Suppose I have a multiset $M$ with elements $1,\dots,m$ and respective multiplicities $n_1, \dots, n_m$: $$ (1, n_1) \\ (2, n_2) \\ \dots \\ (m, n_m) $$
What is the expected number of distinct elements in a sample of size $k$ (with replacement) from $M$?
On
Hint:
What is the probability that element $1$ was selected at least once in your $k$ draws?
What is the probability that element $2$ was selected at least once in your $k$ draws?

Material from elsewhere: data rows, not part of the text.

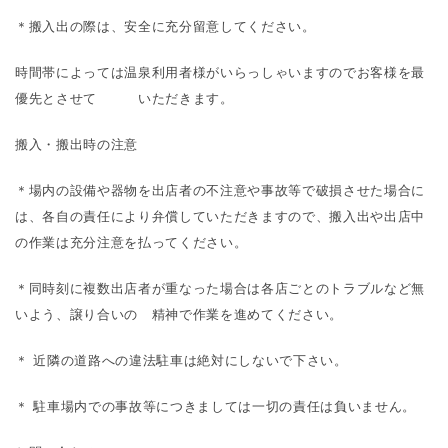
＊搬入出の際は、安全に充分留意してください。
時間帯によっては温泉利用者様がいらっしゃいますのでお客様を最
優先とさせて いただきます。
搬入・搬出時の注意
＊場内の設備や器物を出店者の不注意や事故等で破損させた場合に
は、各自の責任により弁償していただきますので、搬入出や出店中
の作業は充分注意を払ってください。
＊同時刻に複数出店者が重なった場合は各店ごとのトラブルなど無
いよう、譲り合いの 精神で作業を進めてください。
＊ 近隣の道路への違法駐車は絶対にしないで下さい。
＊ 駐車場内での事故等につきましては一切の責任は負いません。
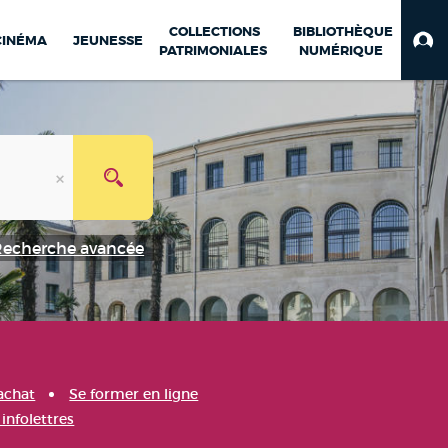
COLLECTIONS
BIBLIOTHÈQUE
CINÉMA
JEUNESSE
PATRIMONIALES
NUMÉRIQUE
Recherche avancée
achat
Se former en ligne
infolettres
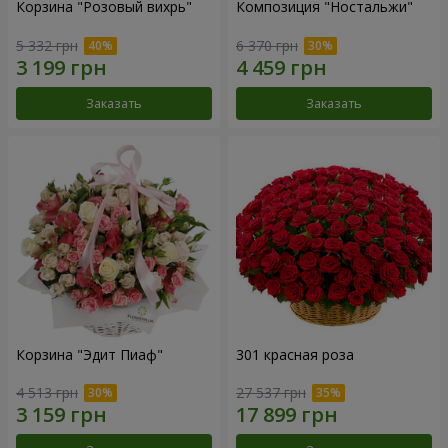
Корзина "Розовый вихрь"
Композиция "Ностальжи"
5 332 грн
6 370 грн
Заказать
Заказать
Корзина "Эдит Пиаф"
301 красная роза
4 513 грн
27 537 грн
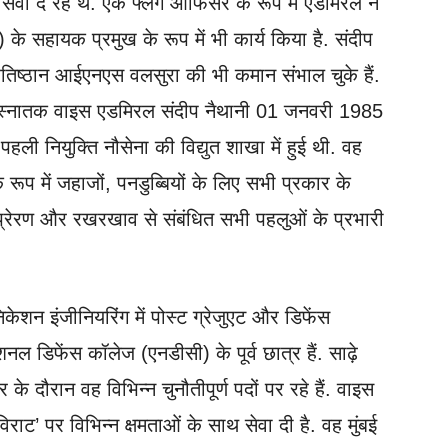
वा दे रहे थे. एक फ्लैग ऑफिसर के रूप में एडमिरल ने
 के सहायक प्रमुख के रूप में भी कार्य किया है. संदीप
 प्रतिष्ठान आईएनएस वलसुरा की भी कमान संभाल चुके हैं.
से स्नातक वाइस एडमिरल संदीप नैथानी 01 जनवरी 1985
हली नियुक्ति नौसेना की विद्युत शाखा में हुई थी. वह
ूप में जहाजों, पनडुब्बियों के लिए सभी प्रकार के
्रेरण और रखरखाव से संबंधित सभी पहलुओं के प्रभारी
केशन इंजीनियरिंग में पोस्ट ग्रेजुएट और डिफेंस
 डिफेंस कॉलेज (एनडीसी) के पूर्व छात्र हैं. साढ़े
 दौरान वह विभिन्न चुनौतीपूर्ण पदों पर रहे हैं. वाइस
राट’ पर विभिन्न क्षमताओं के साथ सेवा दी है. वह मुंबई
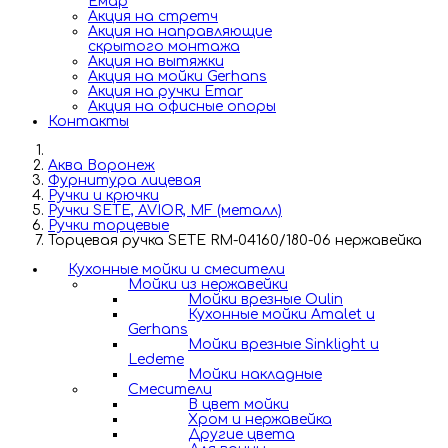
Емар
Акция на стретч
Акция на направляющие
скрытого монтажа
Акция на вытяжки
Акция на мойки Gerhans
Акция на ручки Emar
Акция на офисные опоры
Контакты
Аква Воронеж
Фурнитура лицевая
Ручки и крючки
Ручки SETE, AVIOR, MF (металл)
Ручки торцевые
Торцевая ручка SETE RM-04160/180-06 нержавейка
Кухонные мойки и смесители
Мойки из нержавейки
Мойки врезные Oulin
Кухонные мойки Amalet и
Gerhans
Мойки врезные Sinklight и
Ledeme
Мойки накладные
Смесители
В цвет мойки
Хром и нержавейка
Другие цвета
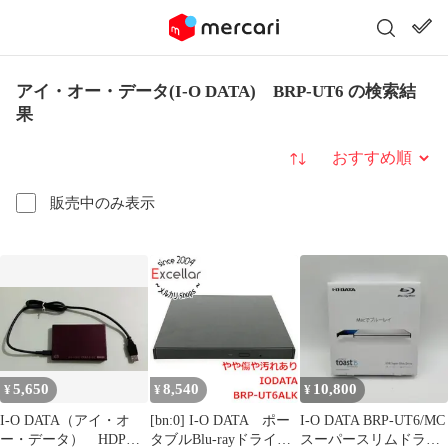
アイ・オー・データ(I-O DATA) BRP-UT6 の検索結
果
並び替え
販売中のみ表示
5,650
8,540
10,800
¥
¥
¥
I-O DATA（アイ・オ
[bn:0] I-O DATA ポー
I-O DATA BRP-UT6/MC
ー・データ） HDPC-
タブルBlu-rayドライ
スーパースリムドライ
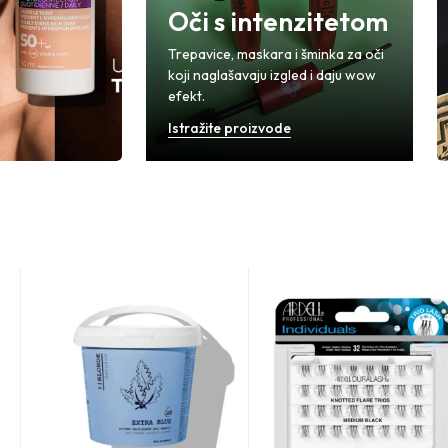
Oči s intenzitetom
Trepavice, maskara i šminka za oči
koji naglašavaju izgled i daju wow
efekt.
Istražite proizvode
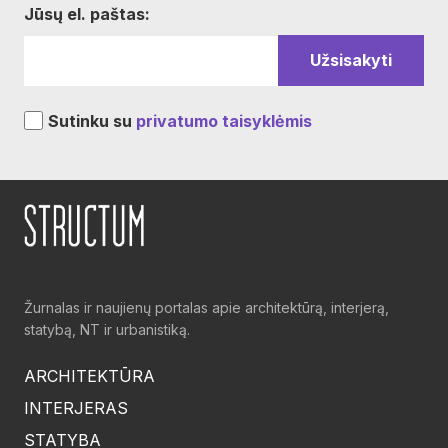
Jūsų el. paštas:
Sutinku su
privatumo taisyklėmis
Žurnalas ir naujienų portalas apie architektūrą, interjerą,
statybą, NT ir urbanistiką.
ARCHITEKTŪRA
INTERJERAS
STATYBA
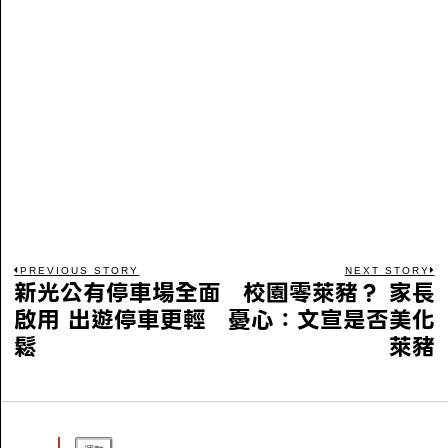
PREVIOUS STORY
NEXT STORY
新光公有停車場全面
校園零萊豬？ 家長
啟用 出遊停車更輕
憂心：文宣是否美化
鬆
萊豬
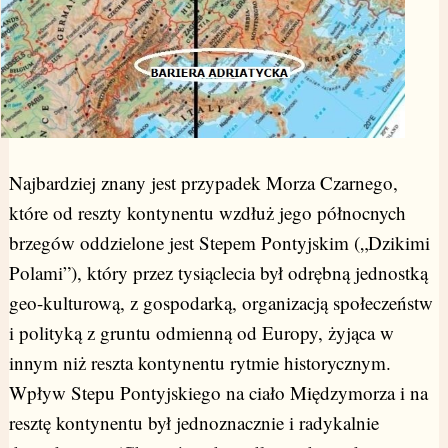
Najbardziej znany jest przypadek Morza Czarnego,
które od reszty kontynentu wzdłuż jego północnych
brzegów oddzielone jest Stepem Pontyjskim („Dzikimi
Polami”), który przez tysiąclecia był odrębną jednostką
geo-kulturową, z gospodarką, organizacją społeczeństw
i polityką z gruntu odmienną od Europy, żyjąca w
innym niż reszta kontynentu rytmie historycznym.
Wpływ Stepu Pontyjskiego na ciało Międzymorza i na
resztę kontynentu był jednoznacznie i radykalnie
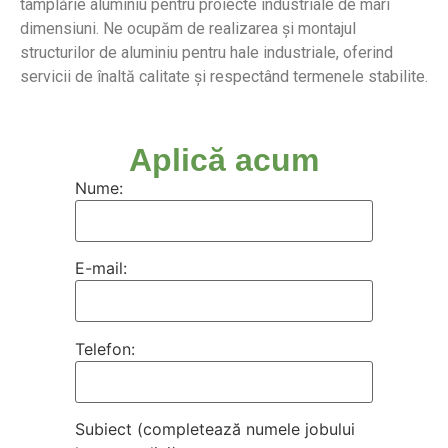
tâmplărie aluminiu pentru proiecte industriale de mari
dimensiuni. Ne ocupăm de realizarea și montajul
structurilor de aluminiu pentru hale industriale, oferind
servicii de înaltă calitate și respectând termenele stabilite.
Aplică acum
Nume:
E-mail:
Telefon:
Subiect (completează numele jobului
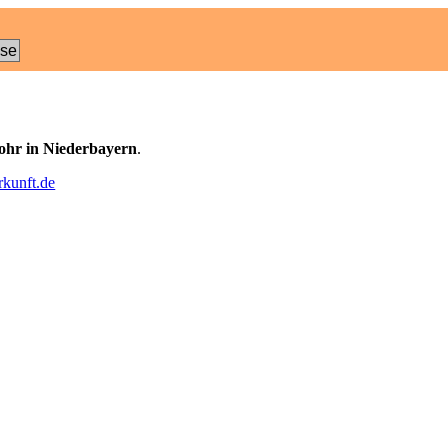
ose
ohr in Niederbayern
.
kunft.de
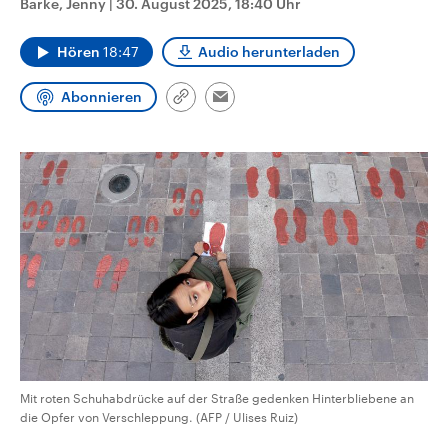
Barke, Jenny
|
30. August 2025, 18:40 Uhr
aktuelle Weltgeschehen.
Diese wird wie die Hisboll
Libanon vom Iran unterstüt
Hören
18:47
Audio herunterladen
Sendungen
Programm
Podcasts
Abonnieren
Link
Email
Audio-Archiv
kopieren/teilen
Mit roten Schuhabdrücke auf der Straße gedenken Hinterbliebene an
die Opfer von Verschleppung. (AFP / Ulises Ruiz)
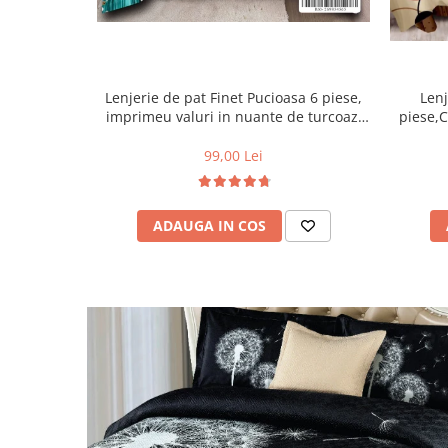
Lenjerie de pat Finet Pucioasa 6 piese,
Lenj
imprimeu valuri in nuante de turcoaz,
piese,C
alb și auriu-R619
99,00 Lei
ADAUGA IN COS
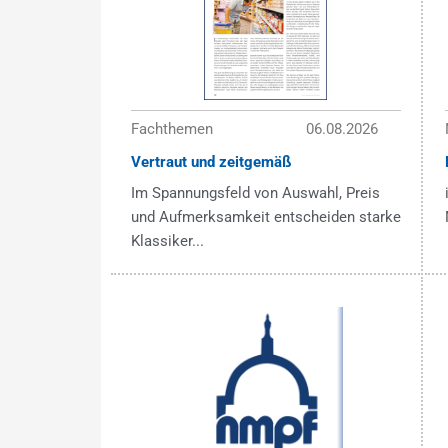
Fachthemen
06.08.2026
Vertraut und zeitgemäß
Im Spannungsfeld von Auswahl, Preis
und Aufmerksamkeit entscheiden starke
Klassiker...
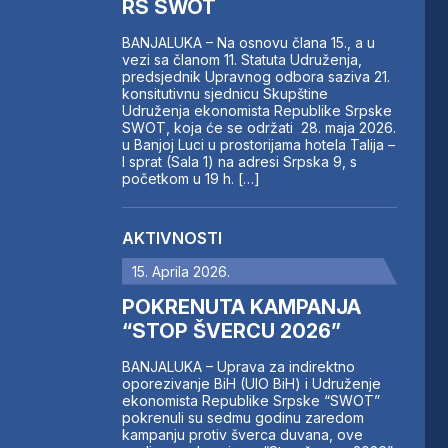
RS SWOT
BANJALUKA – Na osnovu člana 15., a u
vezi sa članom 11. Statuta Udruženja,
predsjednik Upravnog odbora saziva 21.
konsitutivnu sjednicu Skupštine
Udruženja ekonomista Republike Srpske
SWOT, koja će se održati 28. maja 2026.
u Banjoj Luci u prostorijama hotela Talija –
I sprat (Sala 1) na adresi Srpska 9, s
početkom u 19 h. […]
AKTIVNOSTI
15. Aprila 2026.
POKRENUTA KAMPANJA
“STOP ŠVERCU 2026”
BANJALUKA – Uprava za indirektno
oporezivanje BiH (UIO BiH) i Udruženje
ekonomista Republike Srpske “SWOT”
pokrenuli su sedmu godinu zaredom
kampanju protiv šverca duvana, ove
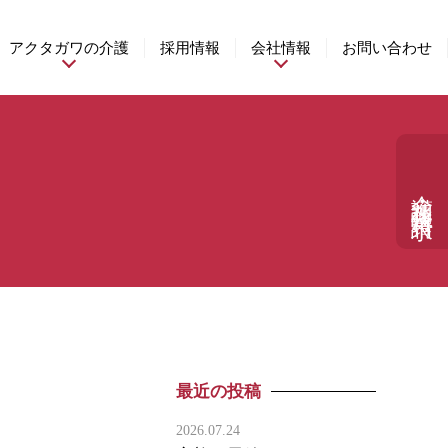
アクタガワの介護
採用情報
会社情報
お問い合わせ
介護相談・資料請求
最近の投稿
2026.07.24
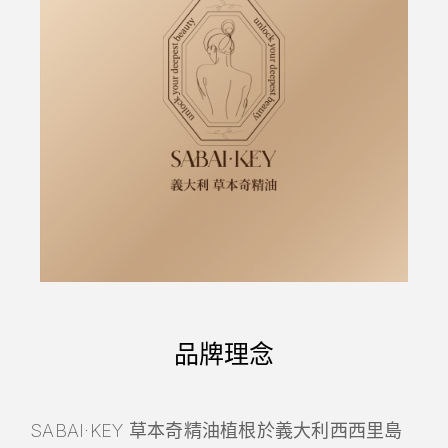
品牌理念
SABAI·KEY 草本奇精油植根於義⼤利⻄⻄⾥島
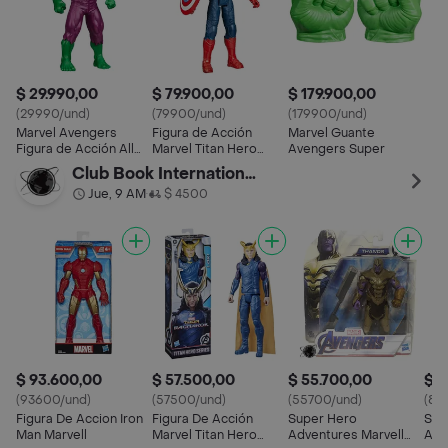
$ 29.990,00
$ 79.900,00
$ 179.900,00
(29990/und)
(79900/und)
(179900/und)
Marvel Avengers
Figura de Acción
Marvel Guante
Figura de Acción All
Marvel Titan Hero
Avengers Super
Star Marvel
Series Capitan
Club Book International
America
Jue, 9 AM
$ 4500
•
$ 93.600,00
$ 57.500,00
$ 55.700,00
$ 8
(93600/und)
(57500/und)
(55700/und)
(82
Figura De Accion Iron
Figura De Acción
Super Hero
Sup
Man Marvell
Marvel Titan Hero
Adventures Marvell
Adv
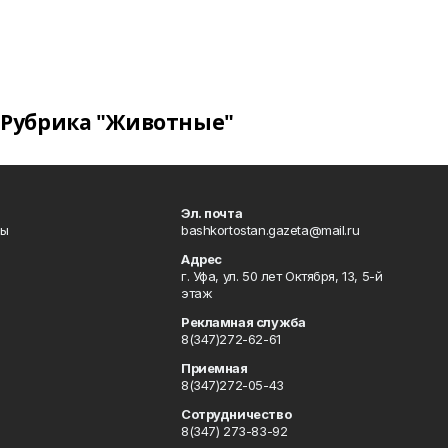
Рубрика "Животные"
Эл. почта
лы
bashkortostan.gazeta@mail.ru
Адрес
г. Уфа, ул. 50 лет Октября, 13, 5-й
этаж
Рекламная служба
8(347)272-62-61
Приемная
8(347)272-05-43
Сотрудничество
8(347) 273-83-92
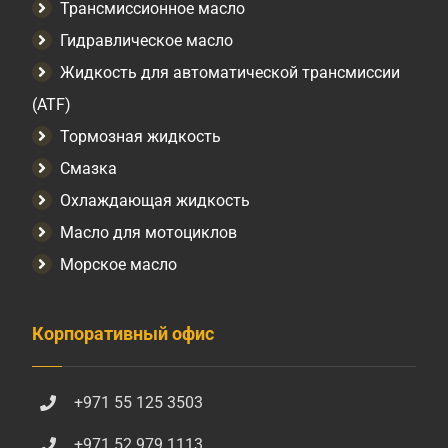
Трансмиссионное масло
Гидравлическое масло
Жидкость для автоматической трансмиссии
(ATF)
Тормозная жидкость
Смазка
Охлаждающая жидкость
Масло для мотоциклов
Морское масло
Корпоративный офис
+971 55 125 3503
+971 52 979 1113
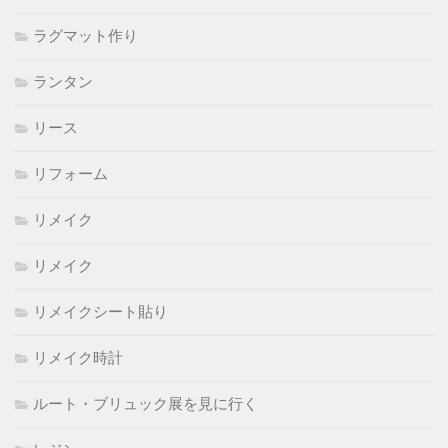
ラグマット作り
ランタン
リース
リフォーム
リメイク
リメイク
リメイクシート貼り
リメイク時計
ルート・ブリュック展を見に行く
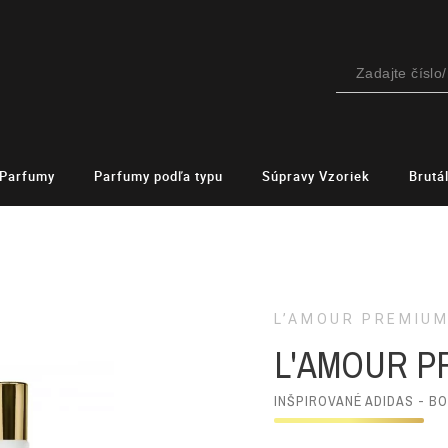
Parfumy
Parfumy podľa typu
Súpravy Vzoriek
Brutá
L’AMOUR PREMIU
L'AMOUR P
INŠPIROVANÉ ADIDAS - B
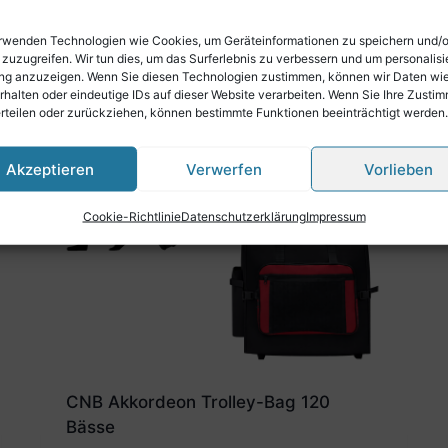
Bässe
€
139,00
rwenden Technologien wie Cookies, um Geräteinformationen zu speichern und/
 zuzugreifen. Wir tun dies, um das Surferlebnis zu verbessern und um personalisi
g anzuzeigen. Wenn Sie diesen Technologien zustimmen, können wir Daten wi
rhalten oder eindeutige IDs auf dieser Website verarbeiten. Wenn Sie Ihre Zusti
erteilen oder zurückziehen, können bestimmte Funktionen beeinträchtigt werden.
Akzeptieren
Verwerfen
Vorlieben
Cookie-Richtlinie
Datenschutzerklärung
Impressum
CNB Akkordeon Trolley-Bag 120
Bässe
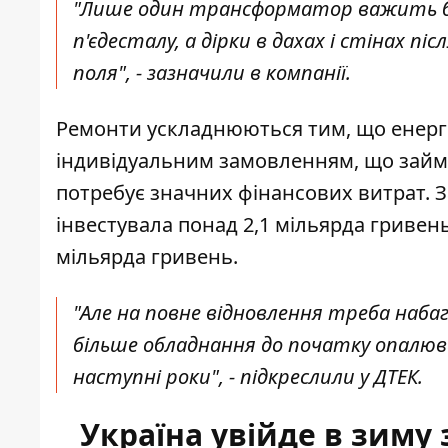
"Лише один трансформатор важить бл
п'єдесталу, а дірки в дахах і стінах п
поля", - зазначили в компанії.
Ремонти ускладнюються тим, що енерг
індивідуальним замовленням, що займає
потребує значних фінансових витрат. З
інвестувала понад 2,1 мільярда гривень 
мільярда гривень.
"Але на повне відновлення треба наба
більше обладнання до початку опалюва
наступні роки", - підкреслили у ДТЕК.
Україна увійде в зиму 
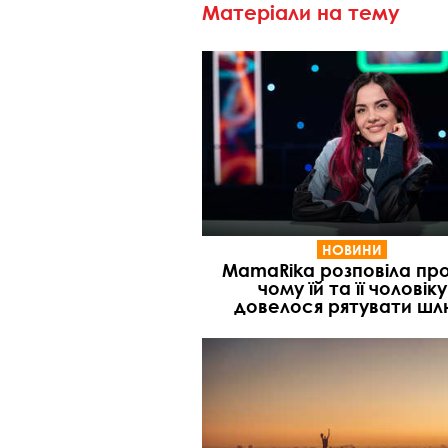
Матеріали на тему
НОВИНИ
MamaRika розповіла про
чому їй та її чоловіку
довелося рятувати ш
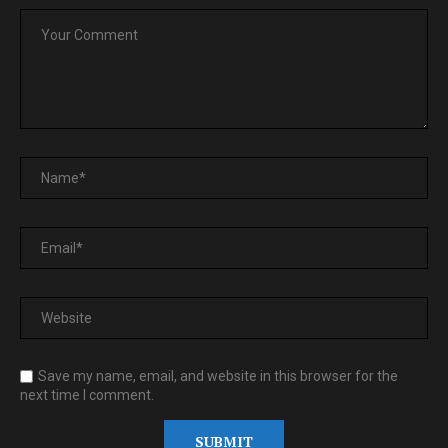
Save my name, email, and website in this browser for the
next time I comment.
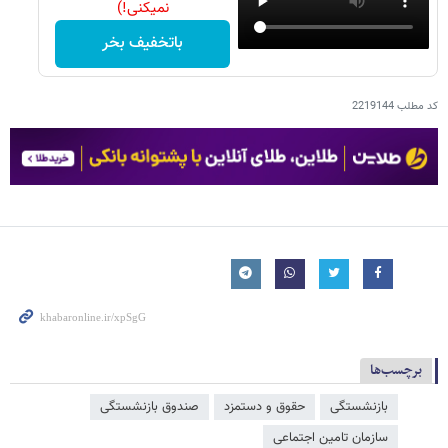
نمیکنی!)
باتخفیف بخر
کد مطلب
2219144
برچسب‌ها
بازنشستگی
حقوق و دستمزد
صندوق بازنشستگی
سازمان تامین اجتماعی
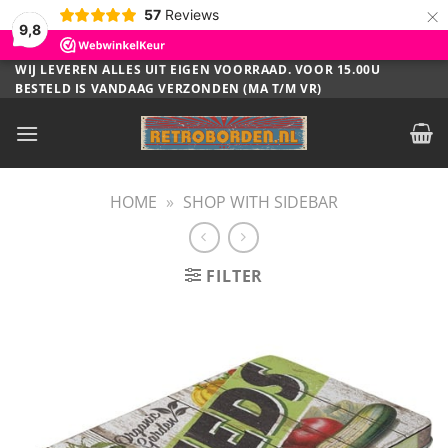
×
57
Reviews
9,8
Ga
WIJ LEVEREN ALLES UIT EIGEN VOORRAAD. VOOR 15.00U
BESTELD IS VANDAAG VERZONDEN (MA T/M VR)
naar
inhoud
HOME
»
SHOP WITH SIDEBAR
FILTER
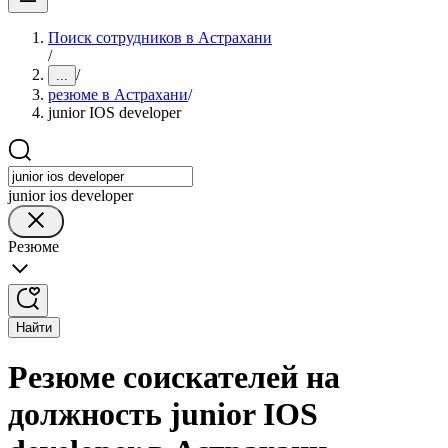
Поиск сотрудников в Астрахани
/
/
...
резюме в Астрахани
/
junior IOS developer
junior ios developer
Резюме
Найти
Резюме соискателей на
должность junior IOS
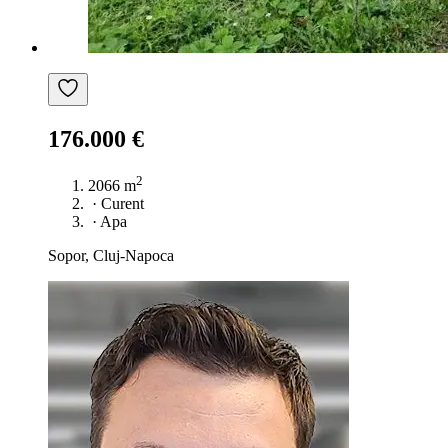
176.000 €
2
2066 m
·
Curent
·
Apa
Sopor, Cluj-Napoca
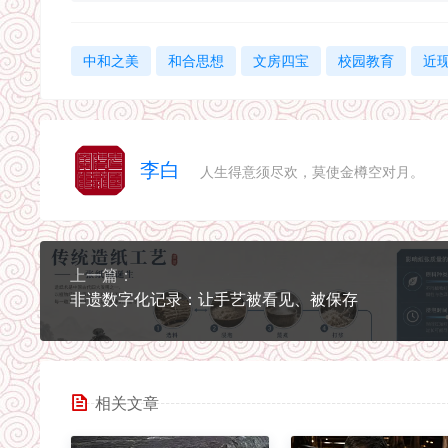
中和之美
和合思想
文房四宝
校园教育
近
李白
人生得意须尽欢，莫使金樽空对月。
上一篇：
非遗数字化记录：让手艺被看见、被保存
相关文章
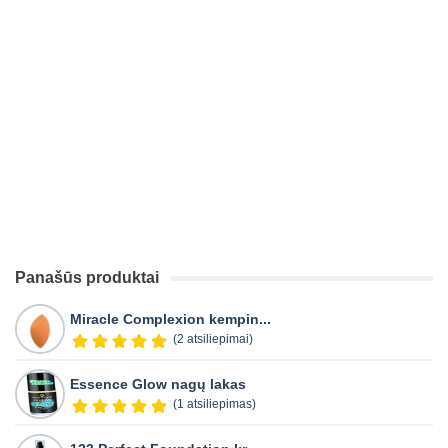
Panašūs produktai
Miracle Complexion kempin...
(2 atsiliepimai)
Essence Glow nagų lakas
(1 atsiliepimas)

Letting $X_1 = \begin{cases}0&\text{if }1\text{ was not selected}\\1&\text{if }1\text{ was selected at least once}\end{cases}$ and similarly defining $X_2,\dots, X_m$, how can you describe the random variable counting the number of distinct elements selected using these random variables?
$X = X_1+X_2+\dots+X_m$
Apply linearity of expected value.
$E[X]=E[X_1+X_2+\dots+X_m]=E[X_1]+E[X_2]+\dots+E[X_m]$
Let $X_i \in \{0,1\}$ be the indicator random variable that the sample contains element $i$.
The expected value $E(X_i)$ is the probability that the sample contains element $i$:
$$\begin{align*} E(X_i) &= \Pr(\text{the sample contains element }i)\\ &= 1-\left(1-\frac{n_i}{s}\right)^k \end{align*}$$
where $s$ is the size of the multiset including duplicates:
$$s = n_1 + n_2 + \cdots + n_m$$
Then the required expected number of distinct elements in a sample of size $k$ (with replacement) is
$$\begin{align*} E &= E\left(\sum_{i=1}^m X_i\right)\\ &= \sum_{i=1}^m E(X_i)\\ &= \sum_{i=1}^{m}\left[1-\left(1-\frac{n_i}{s}\right)^k\right]\\ &= m - \sum_{i=1}^{m}\left(1-\frac{n_i}{s}\right)^k \end{align*}$$